Vitamin K deficiency bleeding in cholestatic infants with Alpha-1-Antitrypsin deficiency

Peter M van Hasselt ^1*, Karin Kok ², Adriane D M Vorselaars ¹, Lotte van Vlerken ¹, Ed Nieuwenhuys ³, Tom J de Koning ¹, Richard A de Vries ⁴ and Roderick H J Houwen MD PhD¹

¹ Department of Pediatrics, Wilhelmina Children's Hospital, University Medical Center Utrecht, Netherlands
² Division of Gastroenterology and Hepatology, Radboud University Medical Center Nijmegen, Netherlands
³ Department of Immunochemistry, Sanquin Diagnostics, Amsterdam, Netherlands
⁴ Department of Gastroenterology and Hepatology, Rijnstate Hospital, Arnhem, Netherlands

^* To whom correspondence should be addressed. E-mail: p.vanhasselt{at}umcutrecht.nl.

Accepted 19 April 2009

Abstract

Objective: Exclusively breast-fed infants with unrecognized cholestatic jaundice are at high risk of a vitamin K deficiency (VKD) bleeding. It is presently unknown whether (the size of) this risk depends on the degree of cholestasis. Since alpha-1-antitrypsin deficiency (A1ATD) induces a variable degree of cholestasis, we assessed the risk of VKD bleeding in infants with cholestatic jaundice due to A1ATD.

Patients and methods: Infants with a ZZ or SZ phenotype born in the Netherlands between January 1991 and December 2006 were identified from the databases of the 5 Dutch diagnostic centres for alpha-1-antitrypsin phenotyping and/or genotyping. We determined the risk of VKD bleeding upon diagnosis of A1ATD in breastfed and formula-fed infants and searched for correlations between serum levels of conjugated bilirubin and the risk of bleeding.

Results: A total of 40 infants with A1ATD were studied. VKD bleeding was noted in 15/20 (75%) of breast-fed infants, compared with 0/20 of formula-fed infants with A1ATD. The relative risk for VKD bleeding in breast-fed versus formula-fed infants was at least 15.8 (95% confidence interval 2.3 to 108). Conjugated bilirubin levels at diagnosis did not correlate with the risk of VKD bleeding.

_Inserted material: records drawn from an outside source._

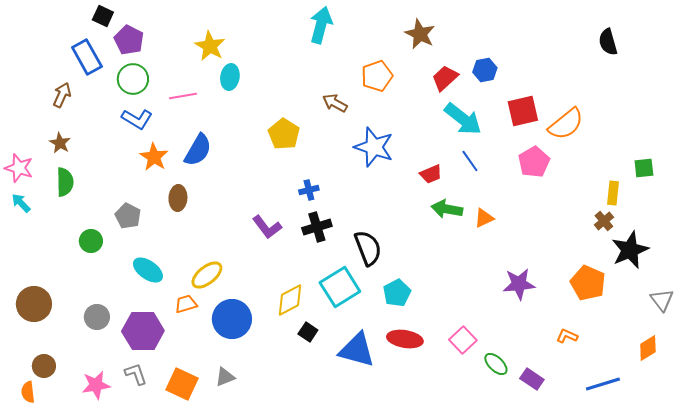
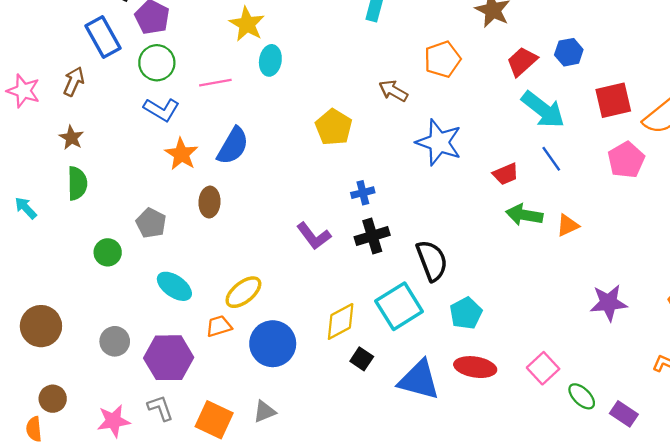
pink star: (19, 168) -> (23, 91), moved

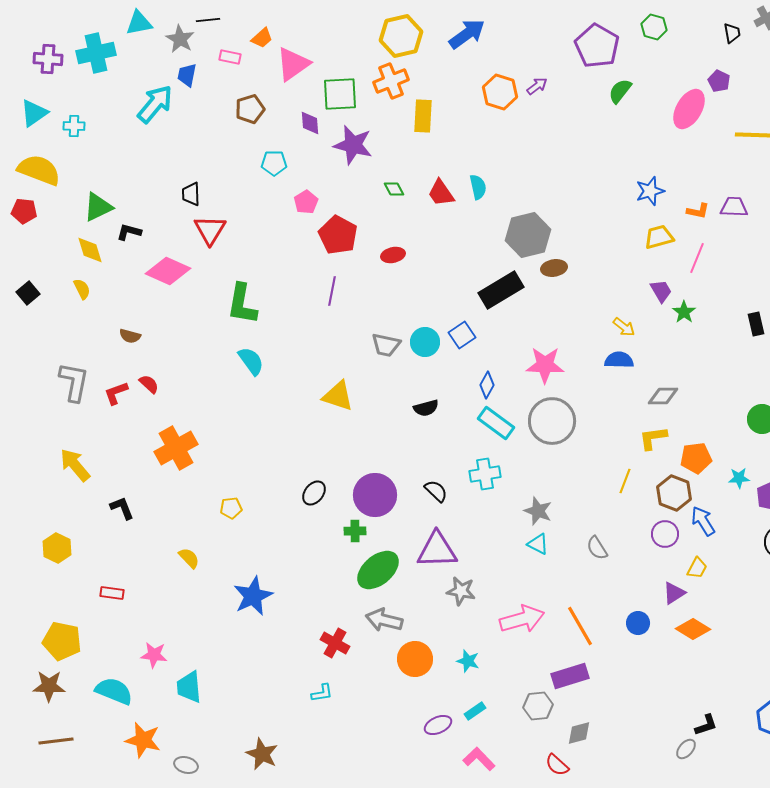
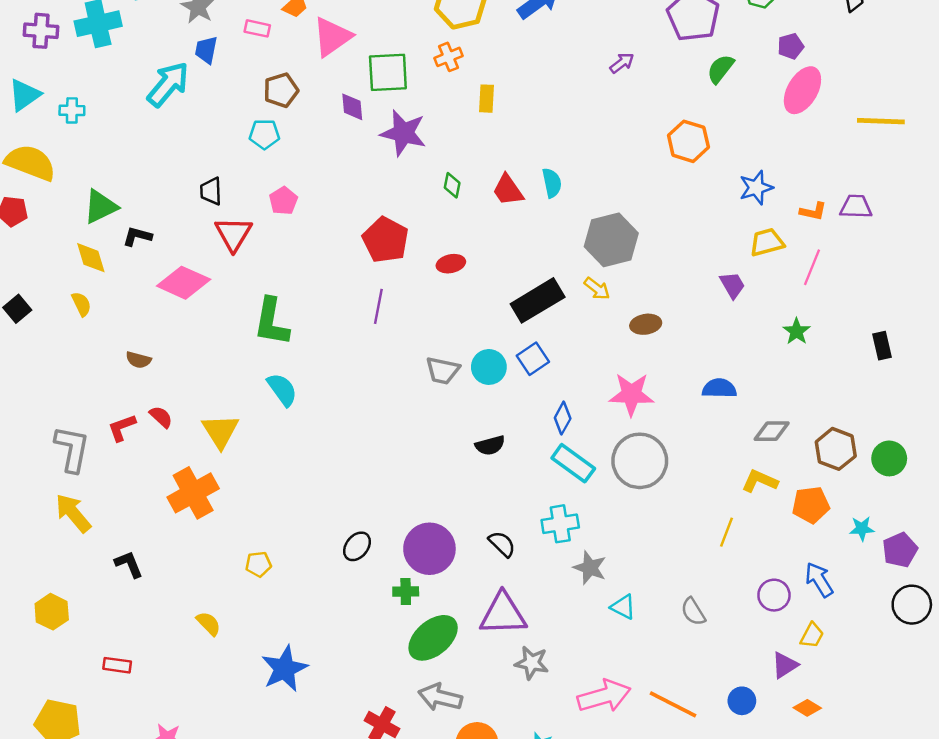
orange cross: (391, 81) -> (448, 57), size x0.7
purple pentagon: (719, 81) -> (791, 46), moved, turned 30
orange hexagon: (500, 92) -> (688, 141), moved
yellow rectangle: (423, 116) -> (486, 99), size x0.7
cyan pentagon: (274, 163) -> (264, 134), moved
green diamond: (394, 189) -> (452, 185), turned 40
pink pentagon: (306, 202) -> (283, 201), moved
brown ellipse: (554, 268) -> (646, 324), moved
black rectangle: (501, 290) -> (538, 300), moved
purple trapezoid: (661, 291) -> (732, 285), moved
yellow arrow: (624, 327) -> (597, 289), moved
gray L-shape: (74, 382) -> (72, 449), moved
yellow triangle: (338, 396) -> (220, 431), moved, turned 40
yellow L-shape: (653, 438) -> (760, 481), turned 32
brown hexagon: (674, 493) -> (836, 449), moved
gray star: (538, 511) -> (590, 568), moved
orange line: (580, 626) -> (673, 704), turned -33
orange diamond: (693, 629) -> (807, 708), size x0.7

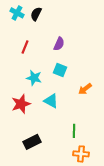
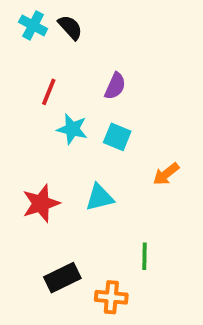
black semicircle: (36, 14) -> (70, 27), turned 112
cyan star: (34, 78) -> (72, 129), moved
cyan triangle: (51, 101) -> (100, 198), turned -42
orange cross: (81, 154) -> (111, 297), moved

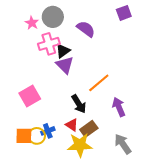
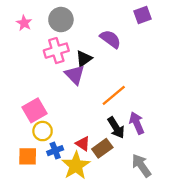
pink star: (32, 23) -> (24, 23), moved
purple semicircle: (86, 29) -> (110, 39), moved
black triangle: (63, 51) -> (84, 59), moved
black arrow: (79, 104) -> (116, 128), moved
yellow circle: (37, 136) -> (43, 131), moved
yellow star: (80, 145) -> (76, 166), moved, turned -30

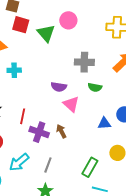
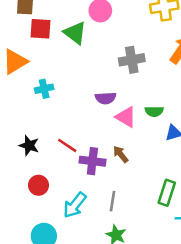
green semicircle: (95, 87) -> (154, 111), moved
red line: (23, 116) -> (67, 145), turned -56

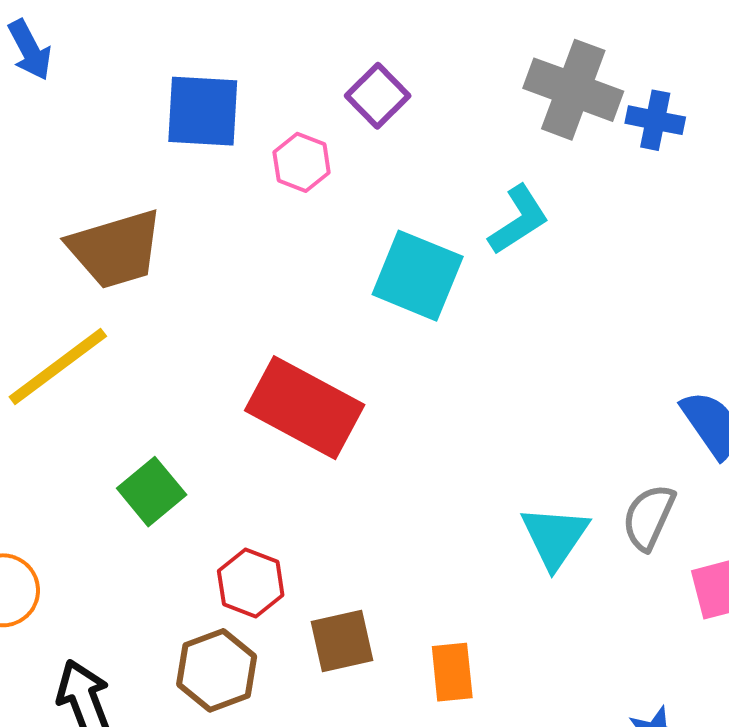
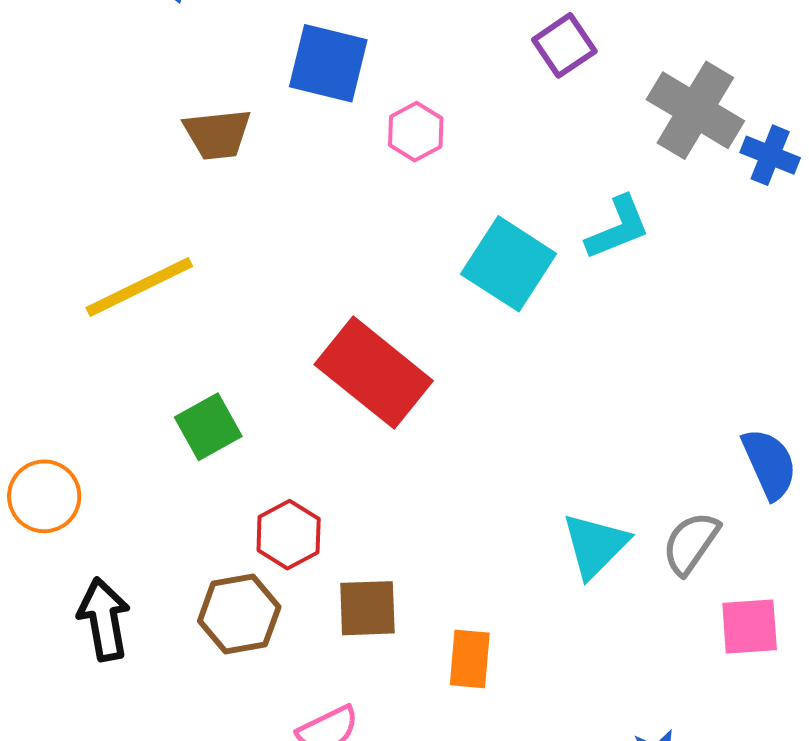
purple square: (378, 96) -> (564, 45), moved
brown trapezoid: (116, 249) -> (217, 134), moved, size x0.7

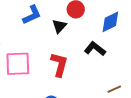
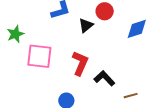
black L-shape: (95, 49) -> (104, 78), moved

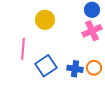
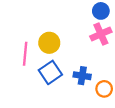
yellow circle: (45, 20) -> (49, 43), moved
orange circle: (94, 68) -> (104, 89), moved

Conclusions: The risk of VKD bleeding in breast-fed infants with A1ATD was high and did not correlate with serum level of conjugated bilirubin at diagnosis. A similar absolute risk was previously reported in breast-fed infants with biliary atresia under the same prophylactic regimen. This confirms that - without adequate prophylaxis - the risk of VKD bleeding is uniformly high in exclusively breast-fed infants with cholestatic jaundice, irrespective of underlying etiology.